The SSDs on those cards act as VRAM, they interface directly with the GPU, not the PCI bus.

They act as a buffer between vram and system memory, but also transfer back to during rendering?
 
If the difference in performance are like difference between pcie 2.0 and pcie 3.0, then there is no point in the new standard.

http://www.hardwaresecrets.com/pci-express-3-0-vs-2-0-gaming-performance-gain/4/
Very little to do with actual standard, rather the hardware that can make use of it. As was mentioned earlier, 100G ethernet, Optane, 4x Titan X(x) & so many other devices will probably need something like 16x PCIe 5.0 in the future.
Gaming gains are minimal but there are already many other devices that have the potential to saturate the current PCIe 3.0 bus on regular desktops.
 
Very little to do with actual standard, rather the hardware that can make use of it. As was mentioned earlier, 100G ethernet, Optane, 4x Titan X(x) & so many other devices will probably need something like 16x PCIe 5.0 in the future.
Gaming gains are minimal but there are already many other devices that have the potential to saturate the current PCIe 3.0 bus on regular desktops.

Exactly what though???
 
2.0 8x takes a hit of 4%, 2.0 4x takes a hit of 16%... etc...I'd clarify and say 2.0 16x is still ok. :)

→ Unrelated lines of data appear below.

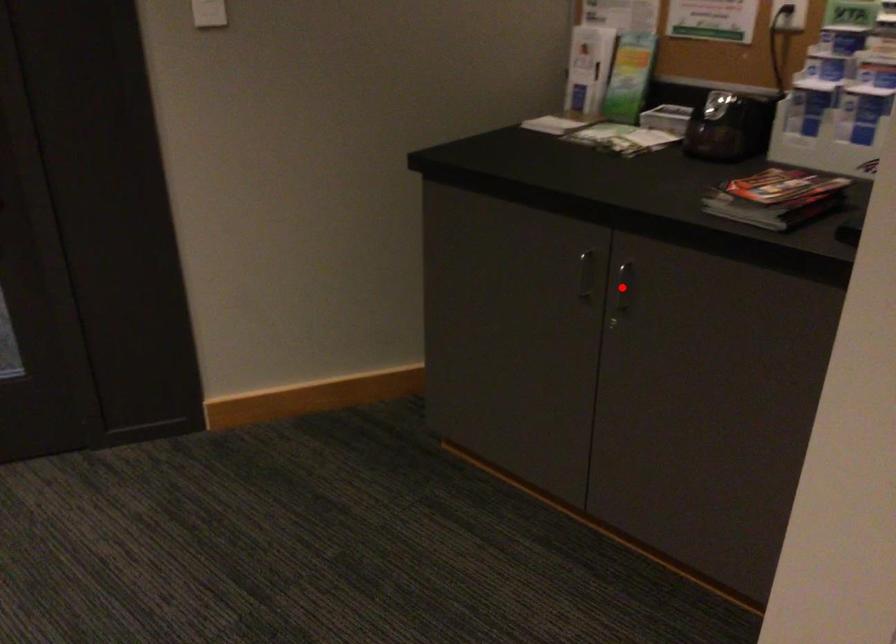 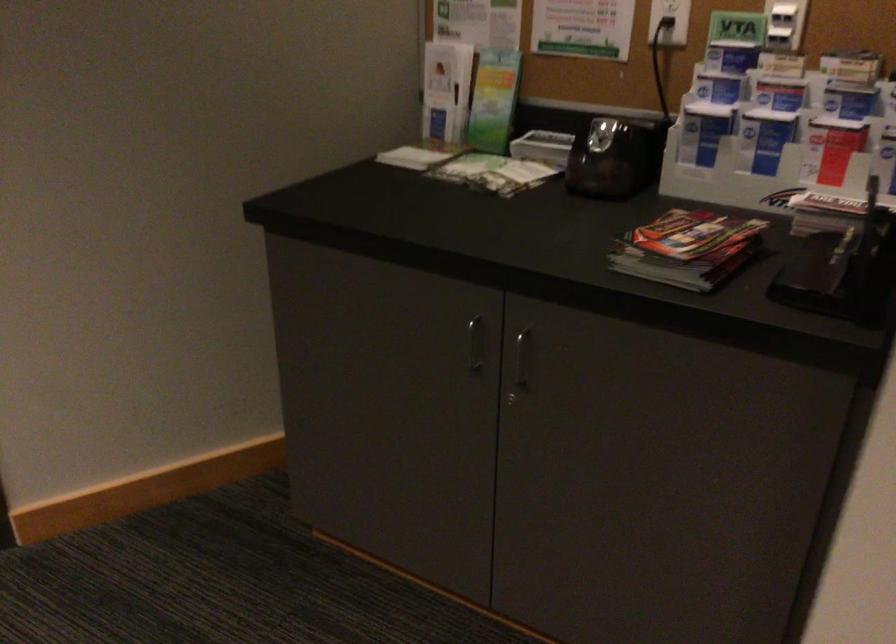 Question: I am providing you with two images of the same scene from different viewpoints. In image1, a red point is highlighted. Considering the same 3D point in image2, which of the following is correct?

Choices:
 (A) It is closer
 (B) It is farther

Answer: (A) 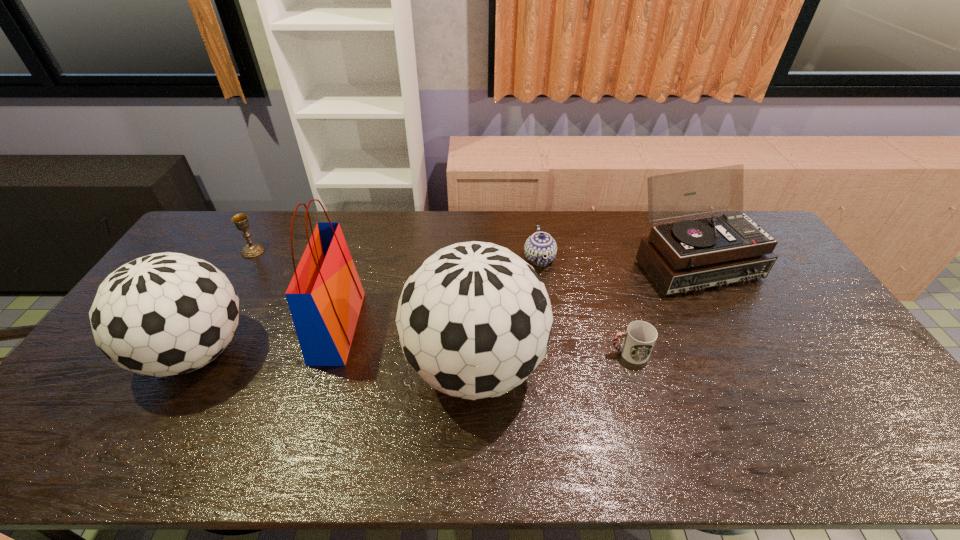 You are a GUI agent. You are given a task and a screenshot of the screen. Output one action in this format:
    pyautogui.click(x=<x>, y=<y>)
    Task: Click on the left soccer ball
    This screenshot has width=960, height=540.
    Given the screenshot: What is the action you would take?
    pyautogui.click(x=164, y=314)

At what (x,y) coordinates should I click in order to perform the action: click on the right soccer ball. Please return your answer as a coordinate pair (x, y). This screenshot has height=540, width=960. Looking at the image, I should click on (474, 320).

You are a GUI agent. You are given a task and a screenshot of the screen. Output one action in this format:
    pyautogui.click(x=<x>, y=<y>)
    Task: Click on the record player
    
    Given the screenshot: What is the action you would take?
    pyautogui.click(x=689, y=255)

In order to click on chinaware in this screenshot , I will do `click(539, 245)`.

Find the location of a particular element. The image size is (960, 540). the third object from left to right is located at coordinates (325, 295).

Where is `the fifth tallest object`? This screenshot has width=960, height=540. the fifth tallest object is located at coordinates (241, 221).

Locate an element on the screen. cup is located at coordinates (639, 338).

Locate an element on the screen. This screenshot has width=960, height=540. the shortest object is located at coordinates (639, 338).

Where is `vacant region located 0.230m on the back of the left soccer ball`? vacant region located 0.230m on the back of the left soccer ball is located at coordinates (250, 261).

Image resolution: width=960 pixels, height=540 pixels. I want to click on blank area located 0.270m on the left of the right soccer ball, so click(306, 366). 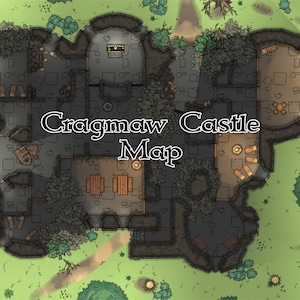 The image size is (300, 300). Identify the location of beds. (32, 234), (21, 223), (12, 223), (235, 175), (250, 171), (254, 159), (254, 149), (20, 90), (12, 94), (2, 94). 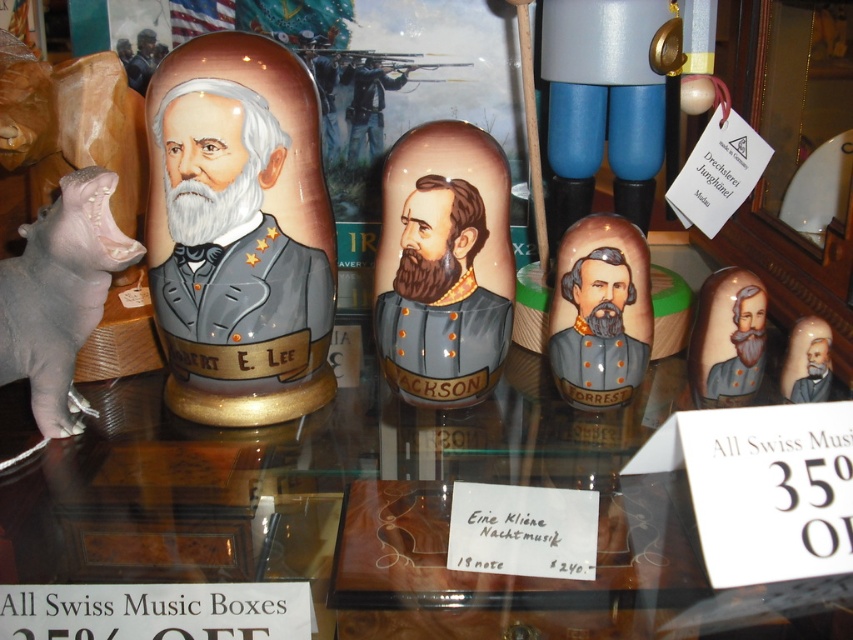 You are an art curator arranging an exhibition about the American Civil War. You have a blue plastic nutcracker at upper center and a matte black portrait at upper left. According to the scene description, which object is placed closer to the front of the display?

The blue plastic nutcracker at upper center is positioned under the matte black portrait at upper left, meaning it is closer to the front of the display.

You are a collector of historical artifacts and you see the blue plastic nutcracker at upper center and the matte black portrait at upper left in the scene. Which object is larger in size?

The blue plastic nutcracker at upper center is bigger than the matte black portrait at upper left.

You are a collector of historical artifacts and have a display case that is 30 inches wide. You want to place the two objects at point (x=461, y=284) in the display case. Will they fit side by side without overlapping?

The two objects at point (x=461, y=284) are 32.85 inches apart, which exceeds the display case width of 30 inches. They will not fit side by side without overlapping. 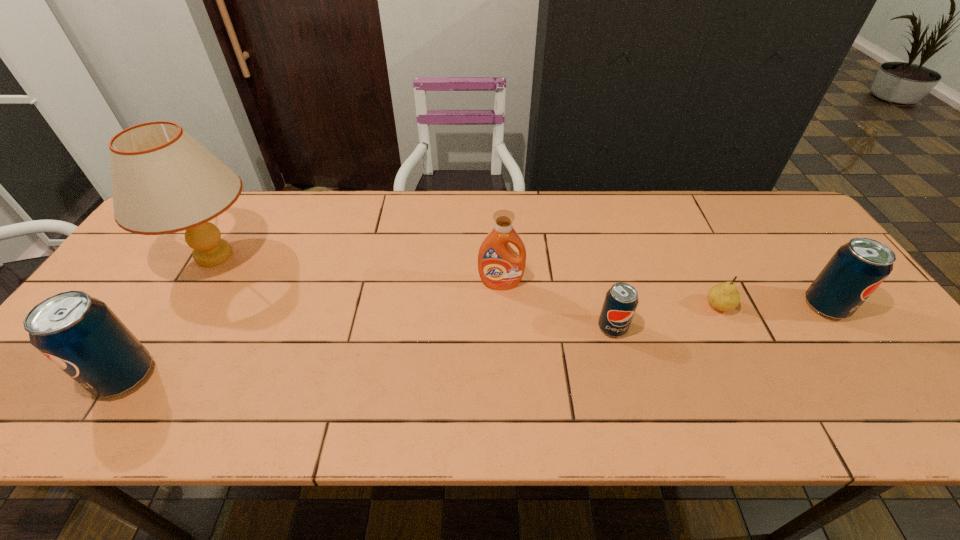 The image size is (960, 540). Identify the location of soda can that is the third closest one to the third object from left to right. (80, 334).

At what (x,y) coordinates should I click in order to perform the action: click on vacant space that satisfies the following two spatial constraints: 1. on the back side of the leftmost soda can; 2. on the right side of the lampshade. Please return your answer as a coordinate pair (x, y). This screenshot has height=540, width=960. Looking at the image, I should click on (202, 255).

This screenshot has width=960, height=540. I want to click on vacant space that satisfies the following two spatial constraints: 1. on the back side of the rightmost soda can; 2. on the left side of the leftmost soda can, so click(169, 306).

You are a GUI agent. You are given a task and a screenshot of the screen. Output one action in this format:
    pyautogui.click(x=<x>, y=<y>)
    Task: Click on the free location that satisfies the following two spatial constraints: 1. on the front-facing side of the pear; 2. on the left side of the detergent
    This screenshot has height=540, width=960.
    Given the screenshot: What is the action you would take?
    pyautogui.click(x=502, y=306)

It depends a lot on the game. The last figures I saw from benchmark articles were from years back, so they are not valid any longer with today's GPU power. On my old PCI-E 2.0 rig I noticed a big bottleneck in many games when I had plugged my GTX 1050 Ti to an x8 slot mistakenly. Also there are certain games that are bottlenecked by 2.0 x16 as well, one of them is rFactor 2 (discussed here).
 
I quoted those values from here who used a gtx 1080. Yes, it varies by game...i used the overall average as listed in the results.